Anyway, 1 AV battle, in excess of 24 hours. And I was there for all of it. It was epic. It had been the usual back and forth depending on who had the numbers advantage or their helping boss out at the time. It went on and on. We even had the two helper bosses having a scrap with each other in midfield at one point as the hours wore on, the numbers in the AV got smaller and smaller. BY midnight Horde was totally out numbered and pinned back at the entrance (the main one rather than the 20 other holes in the defences) of our own fortress.

It was like Rourke’s Drift. But we held, and held, and held. BY about 6.30 am, some of the early risers started to appear and our number grew again. 4 hours later and the Alliance Boss was dead. 26 hours in total, one fight. I would have gone to sleep but of course everyone then started to hear about it and we had to tell the heroic tale to all our guild members and anyone else who would listen.
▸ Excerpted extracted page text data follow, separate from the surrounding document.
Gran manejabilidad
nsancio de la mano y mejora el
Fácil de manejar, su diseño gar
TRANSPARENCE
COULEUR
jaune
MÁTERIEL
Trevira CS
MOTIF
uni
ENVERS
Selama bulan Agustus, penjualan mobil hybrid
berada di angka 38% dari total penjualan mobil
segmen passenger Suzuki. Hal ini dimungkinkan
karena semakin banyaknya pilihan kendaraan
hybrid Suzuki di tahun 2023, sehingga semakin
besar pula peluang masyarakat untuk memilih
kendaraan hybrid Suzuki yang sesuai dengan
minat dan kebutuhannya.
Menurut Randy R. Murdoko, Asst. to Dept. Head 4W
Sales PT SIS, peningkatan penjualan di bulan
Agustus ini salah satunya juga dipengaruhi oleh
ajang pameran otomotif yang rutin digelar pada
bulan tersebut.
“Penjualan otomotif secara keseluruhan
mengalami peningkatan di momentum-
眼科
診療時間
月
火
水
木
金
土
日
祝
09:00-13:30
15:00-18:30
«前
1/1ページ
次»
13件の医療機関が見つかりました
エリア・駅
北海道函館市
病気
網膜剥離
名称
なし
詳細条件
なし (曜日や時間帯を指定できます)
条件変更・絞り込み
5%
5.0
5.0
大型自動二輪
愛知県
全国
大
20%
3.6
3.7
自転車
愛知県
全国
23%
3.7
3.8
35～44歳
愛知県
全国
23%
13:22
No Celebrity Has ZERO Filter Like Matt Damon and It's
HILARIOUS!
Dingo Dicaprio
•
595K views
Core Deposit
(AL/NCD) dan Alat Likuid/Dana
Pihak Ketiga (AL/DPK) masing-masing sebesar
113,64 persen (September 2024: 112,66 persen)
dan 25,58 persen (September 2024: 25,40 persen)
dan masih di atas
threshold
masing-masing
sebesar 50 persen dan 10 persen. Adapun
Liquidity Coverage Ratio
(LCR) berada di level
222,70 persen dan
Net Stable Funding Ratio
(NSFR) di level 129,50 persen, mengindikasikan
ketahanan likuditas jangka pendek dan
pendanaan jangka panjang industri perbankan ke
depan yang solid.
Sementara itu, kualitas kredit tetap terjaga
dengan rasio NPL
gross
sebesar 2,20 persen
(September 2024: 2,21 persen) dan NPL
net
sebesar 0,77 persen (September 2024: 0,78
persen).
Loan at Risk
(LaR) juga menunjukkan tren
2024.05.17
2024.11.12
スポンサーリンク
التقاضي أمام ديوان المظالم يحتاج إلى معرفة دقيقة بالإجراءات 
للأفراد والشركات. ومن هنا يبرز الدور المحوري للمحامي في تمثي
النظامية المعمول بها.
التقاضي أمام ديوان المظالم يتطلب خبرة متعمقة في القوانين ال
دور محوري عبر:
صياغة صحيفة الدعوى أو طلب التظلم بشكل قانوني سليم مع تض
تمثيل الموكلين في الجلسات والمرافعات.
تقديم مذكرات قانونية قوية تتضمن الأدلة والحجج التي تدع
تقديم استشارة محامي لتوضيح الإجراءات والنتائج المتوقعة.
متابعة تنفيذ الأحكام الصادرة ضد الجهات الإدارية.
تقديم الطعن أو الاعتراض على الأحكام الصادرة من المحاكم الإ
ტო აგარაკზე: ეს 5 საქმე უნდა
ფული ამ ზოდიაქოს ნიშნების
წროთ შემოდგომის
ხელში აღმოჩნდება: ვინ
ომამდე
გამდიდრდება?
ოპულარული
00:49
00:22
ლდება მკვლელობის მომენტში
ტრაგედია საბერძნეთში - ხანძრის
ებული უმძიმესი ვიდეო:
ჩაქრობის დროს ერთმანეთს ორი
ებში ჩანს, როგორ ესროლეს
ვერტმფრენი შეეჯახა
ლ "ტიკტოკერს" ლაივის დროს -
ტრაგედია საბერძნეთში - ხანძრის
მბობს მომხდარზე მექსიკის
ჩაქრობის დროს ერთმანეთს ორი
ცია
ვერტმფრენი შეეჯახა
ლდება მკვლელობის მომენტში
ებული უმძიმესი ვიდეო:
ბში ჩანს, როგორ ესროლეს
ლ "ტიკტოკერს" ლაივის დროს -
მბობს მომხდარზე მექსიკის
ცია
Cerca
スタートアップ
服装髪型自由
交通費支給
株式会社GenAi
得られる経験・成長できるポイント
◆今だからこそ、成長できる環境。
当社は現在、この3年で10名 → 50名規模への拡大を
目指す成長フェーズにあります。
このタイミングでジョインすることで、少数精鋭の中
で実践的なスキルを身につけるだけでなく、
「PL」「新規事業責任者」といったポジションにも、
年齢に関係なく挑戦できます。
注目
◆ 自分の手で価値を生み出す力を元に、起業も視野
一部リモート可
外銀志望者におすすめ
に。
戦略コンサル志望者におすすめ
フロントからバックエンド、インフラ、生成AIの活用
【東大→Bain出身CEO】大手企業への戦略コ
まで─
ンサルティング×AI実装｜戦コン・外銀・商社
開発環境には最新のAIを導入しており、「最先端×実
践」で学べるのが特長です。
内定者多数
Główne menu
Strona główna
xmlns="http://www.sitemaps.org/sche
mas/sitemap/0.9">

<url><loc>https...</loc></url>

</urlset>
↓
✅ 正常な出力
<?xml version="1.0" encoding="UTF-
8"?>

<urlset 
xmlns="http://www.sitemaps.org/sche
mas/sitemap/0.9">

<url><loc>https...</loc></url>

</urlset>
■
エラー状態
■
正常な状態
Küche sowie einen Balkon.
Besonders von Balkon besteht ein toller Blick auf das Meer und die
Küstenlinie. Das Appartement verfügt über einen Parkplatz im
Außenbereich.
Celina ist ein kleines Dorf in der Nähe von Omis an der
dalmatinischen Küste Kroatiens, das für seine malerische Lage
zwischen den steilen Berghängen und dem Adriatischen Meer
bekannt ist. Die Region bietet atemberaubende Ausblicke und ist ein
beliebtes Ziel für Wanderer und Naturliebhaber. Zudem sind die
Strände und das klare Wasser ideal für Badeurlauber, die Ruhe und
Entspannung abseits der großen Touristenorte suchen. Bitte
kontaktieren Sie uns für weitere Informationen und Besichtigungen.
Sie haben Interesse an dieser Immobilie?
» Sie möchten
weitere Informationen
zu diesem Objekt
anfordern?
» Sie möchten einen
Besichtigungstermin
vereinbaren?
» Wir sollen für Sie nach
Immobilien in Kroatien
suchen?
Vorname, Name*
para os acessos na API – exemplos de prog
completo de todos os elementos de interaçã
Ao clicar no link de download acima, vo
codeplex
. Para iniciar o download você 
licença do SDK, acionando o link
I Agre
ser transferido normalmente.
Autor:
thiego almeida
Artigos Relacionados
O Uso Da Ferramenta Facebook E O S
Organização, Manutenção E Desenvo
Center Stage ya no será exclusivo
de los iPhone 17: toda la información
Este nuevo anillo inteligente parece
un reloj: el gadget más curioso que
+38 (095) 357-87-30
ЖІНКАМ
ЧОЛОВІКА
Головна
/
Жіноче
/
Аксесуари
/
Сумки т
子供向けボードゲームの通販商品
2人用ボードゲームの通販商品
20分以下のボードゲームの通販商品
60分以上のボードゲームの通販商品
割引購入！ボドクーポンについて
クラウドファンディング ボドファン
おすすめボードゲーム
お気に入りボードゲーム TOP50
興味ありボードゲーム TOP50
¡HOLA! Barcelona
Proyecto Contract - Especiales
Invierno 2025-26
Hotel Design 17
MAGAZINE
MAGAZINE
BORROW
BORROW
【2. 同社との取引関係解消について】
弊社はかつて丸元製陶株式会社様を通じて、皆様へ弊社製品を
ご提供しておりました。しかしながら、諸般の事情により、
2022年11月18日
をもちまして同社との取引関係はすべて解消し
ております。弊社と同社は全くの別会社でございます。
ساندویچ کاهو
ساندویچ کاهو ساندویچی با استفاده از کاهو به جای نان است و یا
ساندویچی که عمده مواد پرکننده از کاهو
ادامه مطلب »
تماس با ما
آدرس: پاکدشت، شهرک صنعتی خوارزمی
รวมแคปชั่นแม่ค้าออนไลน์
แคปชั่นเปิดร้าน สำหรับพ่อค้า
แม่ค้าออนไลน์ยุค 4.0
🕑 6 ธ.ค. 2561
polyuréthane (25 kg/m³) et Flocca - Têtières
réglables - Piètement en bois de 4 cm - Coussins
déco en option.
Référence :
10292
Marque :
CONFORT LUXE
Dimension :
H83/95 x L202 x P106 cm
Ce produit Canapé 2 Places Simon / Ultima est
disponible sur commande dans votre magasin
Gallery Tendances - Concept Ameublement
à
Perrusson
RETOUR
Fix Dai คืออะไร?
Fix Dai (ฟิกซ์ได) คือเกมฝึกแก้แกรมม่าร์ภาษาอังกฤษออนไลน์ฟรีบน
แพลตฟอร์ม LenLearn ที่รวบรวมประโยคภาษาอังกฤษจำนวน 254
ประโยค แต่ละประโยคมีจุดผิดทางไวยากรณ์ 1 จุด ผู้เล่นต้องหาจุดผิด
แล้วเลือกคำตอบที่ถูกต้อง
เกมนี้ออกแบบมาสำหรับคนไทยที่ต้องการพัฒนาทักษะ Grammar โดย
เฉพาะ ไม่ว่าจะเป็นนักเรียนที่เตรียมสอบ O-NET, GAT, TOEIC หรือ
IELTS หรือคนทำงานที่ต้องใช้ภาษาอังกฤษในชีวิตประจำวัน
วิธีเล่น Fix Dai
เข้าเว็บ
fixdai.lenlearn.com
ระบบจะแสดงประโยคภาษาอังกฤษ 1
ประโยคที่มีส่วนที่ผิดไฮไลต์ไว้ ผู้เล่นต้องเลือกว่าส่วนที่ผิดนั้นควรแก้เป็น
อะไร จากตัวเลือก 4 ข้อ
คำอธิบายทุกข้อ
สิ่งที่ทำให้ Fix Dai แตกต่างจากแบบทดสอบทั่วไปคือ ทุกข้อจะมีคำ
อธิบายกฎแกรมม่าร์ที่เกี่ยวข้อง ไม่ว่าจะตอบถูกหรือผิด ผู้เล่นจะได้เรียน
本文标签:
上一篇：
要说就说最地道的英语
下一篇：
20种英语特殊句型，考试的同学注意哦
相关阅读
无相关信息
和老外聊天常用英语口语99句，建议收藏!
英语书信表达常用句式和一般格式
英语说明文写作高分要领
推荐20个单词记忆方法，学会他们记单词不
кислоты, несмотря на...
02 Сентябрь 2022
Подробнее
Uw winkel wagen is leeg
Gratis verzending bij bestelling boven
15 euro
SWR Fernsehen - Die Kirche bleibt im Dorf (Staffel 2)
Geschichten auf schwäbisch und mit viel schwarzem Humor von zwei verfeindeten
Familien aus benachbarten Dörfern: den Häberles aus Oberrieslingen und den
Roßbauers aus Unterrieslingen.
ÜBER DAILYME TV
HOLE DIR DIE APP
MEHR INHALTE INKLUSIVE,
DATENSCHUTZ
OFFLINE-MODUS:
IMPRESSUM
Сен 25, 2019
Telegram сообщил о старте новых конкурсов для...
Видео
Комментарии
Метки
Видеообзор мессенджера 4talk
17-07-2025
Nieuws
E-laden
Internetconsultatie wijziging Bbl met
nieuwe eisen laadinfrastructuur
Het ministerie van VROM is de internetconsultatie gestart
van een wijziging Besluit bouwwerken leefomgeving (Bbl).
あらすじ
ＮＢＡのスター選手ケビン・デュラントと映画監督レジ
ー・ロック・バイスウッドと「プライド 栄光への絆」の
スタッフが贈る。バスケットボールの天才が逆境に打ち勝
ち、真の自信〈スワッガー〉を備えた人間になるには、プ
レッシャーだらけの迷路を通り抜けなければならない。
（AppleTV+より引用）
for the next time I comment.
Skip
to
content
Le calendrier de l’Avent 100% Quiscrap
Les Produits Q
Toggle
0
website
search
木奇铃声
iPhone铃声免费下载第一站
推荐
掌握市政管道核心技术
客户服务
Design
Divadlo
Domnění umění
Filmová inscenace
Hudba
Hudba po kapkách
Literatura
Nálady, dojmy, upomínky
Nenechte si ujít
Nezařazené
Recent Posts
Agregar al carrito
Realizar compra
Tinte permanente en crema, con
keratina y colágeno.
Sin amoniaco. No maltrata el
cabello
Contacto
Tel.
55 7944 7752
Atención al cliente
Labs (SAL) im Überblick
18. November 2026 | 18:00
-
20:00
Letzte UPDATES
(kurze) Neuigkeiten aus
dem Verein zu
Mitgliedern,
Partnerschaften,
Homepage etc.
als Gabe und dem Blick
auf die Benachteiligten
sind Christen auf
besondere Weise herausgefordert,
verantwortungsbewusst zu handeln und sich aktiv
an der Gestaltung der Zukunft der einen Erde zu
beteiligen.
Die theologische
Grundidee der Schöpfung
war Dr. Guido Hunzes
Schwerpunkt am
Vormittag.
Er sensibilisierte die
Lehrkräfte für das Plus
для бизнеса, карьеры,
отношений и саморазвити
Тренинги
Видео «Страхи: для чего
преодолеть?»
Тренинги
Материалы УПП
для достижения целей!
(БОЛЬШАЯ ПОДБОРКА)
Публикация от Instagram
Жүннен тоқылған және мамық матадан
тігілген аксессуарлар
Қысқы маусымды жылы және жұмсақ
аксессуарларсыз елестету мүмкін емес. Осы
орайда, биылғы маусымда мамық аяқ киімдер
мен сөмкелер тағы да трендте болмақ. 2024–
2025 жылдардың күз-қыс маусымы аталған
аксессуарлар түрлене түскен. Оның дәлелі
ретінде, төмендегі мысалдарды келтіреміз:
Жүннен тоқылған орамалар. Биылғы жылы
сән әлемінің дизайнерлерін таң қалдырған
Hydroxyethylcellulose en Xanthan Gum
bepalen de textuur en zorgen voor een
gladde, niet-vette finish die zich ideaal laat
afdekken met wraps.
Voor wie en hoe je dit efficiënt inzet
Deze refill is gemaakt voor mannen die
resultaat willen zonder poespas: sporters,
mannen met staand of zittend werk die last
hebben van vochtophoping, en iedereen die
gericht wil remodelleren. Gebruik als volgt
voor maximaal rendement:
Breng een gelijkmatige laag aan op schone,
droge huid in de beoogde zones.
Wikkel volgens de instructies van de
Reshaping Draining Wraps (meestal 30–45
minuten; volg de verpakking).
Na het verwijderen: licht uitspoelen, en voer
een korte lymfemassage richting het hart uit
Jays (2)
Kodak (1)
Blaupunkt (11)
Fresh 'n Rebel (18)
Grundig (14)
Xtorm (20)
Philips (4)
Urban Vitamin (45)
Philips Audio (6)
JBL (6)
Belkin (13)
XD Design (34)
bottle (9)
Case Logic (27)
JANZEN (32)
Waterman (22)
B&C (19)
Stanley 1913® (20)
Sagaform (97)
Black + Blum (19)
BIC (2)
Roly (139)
Anyway, that’s just a tiny spec on the scale as to how hooked on this game I became. I had multiple top level characters of multiple servers. I set up my own guild which I ran for 2 years, becoming one of the top 5 guilds on one of the top 10 servers in Europe. It’s really hard to get your hear wrapped round how many people were involved in this at the time. And the difficulty pulling yourself away when the world never stops. Log off and you might miss something.

Expansion pack after expansion pack came and went. I actually finally quit we had killed most of the bosses in the Cataclysm expansion on hard modes. I sold my account to a friend for a few hundred pounds. By the end of it all, I had probably 15 top level characters. The most played had over 500 days played, 3 others had over 400. Now bear in mind, these are REAL days spent actually logged online. We are talking YEARS of my life spent plugged into that thing. It had to end.

I did go back for a little while for a couple of the expansions after that but it was pretty much limited to me running around solo and levelling up. I steered clear of joining a guild and raiding, knowing what a slippery slope it could be. The game had changed beyond all recognition by this point anyway. IT wasn’t nearly as tough. Blizzard had deliberately tuned it to be more “casual” gamer friendly. I can see the sense in that, but it lost its soul in the process.

Anyway, now I do still game, but not much. It will be restricted to something like a new Drakes Fortune or Dishonored coming out. Me spending 15-20 hours finishing it, and not really going back. I still enjoy it, but I’m out of the woods. I just steer clear of MMOs. I also intend to steer my son off them, or at very least manage his exposure. Spending years on end, literally, in front of a computer screen is not good for your life really. I know you’re interacting with people still, and mostly talking to them on things like Ventrilo and TeamSpeak, but it’s still a big no.

What do you think? Have you suffered the addiction as badly as me? (UI know there are worse out there for sure). How do you handle it with your own kids?